Mujer, negra y criada en la favela carioca La Maré. Así se presentaba la concejala de izquierda y defensora de derechos humanos Marielle Franco, que en la noche del pasado miércoles fue ejecutada. Porque esas palabras tienen un sentido cuando por ser negro y pobre te discriminan y te militarizan tu barrio, cuando por ser mujer sufres otras innumerables violencias.

Hacía toda una vida que la socióloga de 38 años, que en 2016 fue la quinta concejala municipal más votada de Río de Janeiro, militaba en organizaciones sociales en las favelas y denunciaba abusos policiales y ejecuciones extrajudiciales que allí ocurrían. Empezó a militar por los derechos humanos como estudiante de secundaria, luego de perder a una amiga por una bala perdida en un tiroteo entre policías y narcotraficantes en el complejo La Maré donde se crió.

Hacía un mes que las calles del estado de Rio de Janeiro eran patrulladas por el Ejército (véase “Estado de excepción en Río de Janeiro”, Brecha, 23-II-18) y que Marielle Franco se oponía a esa intervención federal, a la violencia de la policía militar que, insistía, estaba matando “a nuestra juventud”.

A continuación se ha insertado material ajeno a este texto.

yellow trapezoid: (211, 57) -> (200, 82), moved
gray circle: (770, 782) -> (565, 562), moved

Hacía dos semanas que esta representante del Partido Socialismo y Libertad (Psol) había sido designada como reportera de una comisión especial municipal para controlar esa militarización de la seguridad pública, acordada entre el gobierno de Michel Temer y el Congreso federal.

A alguien no le gustó esa voz y mandaron a matarla. La presidenta de la Comisión de la Mujer de la Cámara municipal volvía en un auto de una actividad con la organización Jóvenes Negras Moviendo las Estructuras cuando desde otro auto dispararon nueve balas que la mataron a ella y al chofer del vehículo, Anderson Pedro Gomes. Los pistoleros dispararon y desaparecieron, sin robarse nada.

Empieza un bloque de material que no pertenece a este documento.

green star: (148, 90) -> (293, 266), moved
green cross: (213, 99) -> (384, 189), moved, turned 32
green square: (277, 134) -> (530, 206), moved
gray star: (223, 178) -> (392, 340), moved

El asesinato de Marielle Franco no es aislado. Las elecciones en las que fue elegida estuvieron marcadas por los asesinatos de una veintena de candidatos en Rio.

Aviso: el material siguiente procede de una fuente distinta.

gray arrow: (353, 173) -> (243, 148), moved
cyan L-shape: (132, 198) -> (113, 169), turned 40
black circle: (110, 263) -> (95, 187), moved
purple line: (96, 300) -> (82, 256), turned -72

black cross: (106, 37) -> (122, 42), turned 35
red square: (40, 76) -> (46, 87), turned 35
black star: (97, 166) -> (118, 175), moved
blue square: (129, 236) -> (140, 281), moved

“Este escalofriante desarrollo es tan sólo un ejemplo más de los peligros que enfrentan los defensores de derechos humanos en Brasil. Como miembro de la Comisión de Derechos Humanos del estado de Rio de Janeiro, Marielle trabajó sin tregua en la defensa de los derechos de mujeres negras y jóvenes en las favelas u otras comunidades marginalizadas”, apuntó la directora de Amnistía Internacional en Brasil, Jurema Werneck, en un comunicado.

Al cierre de esta edición del semanario, se había convocado a varias manifestaciones en honor a Marielle Franco en diferentes puntos del país.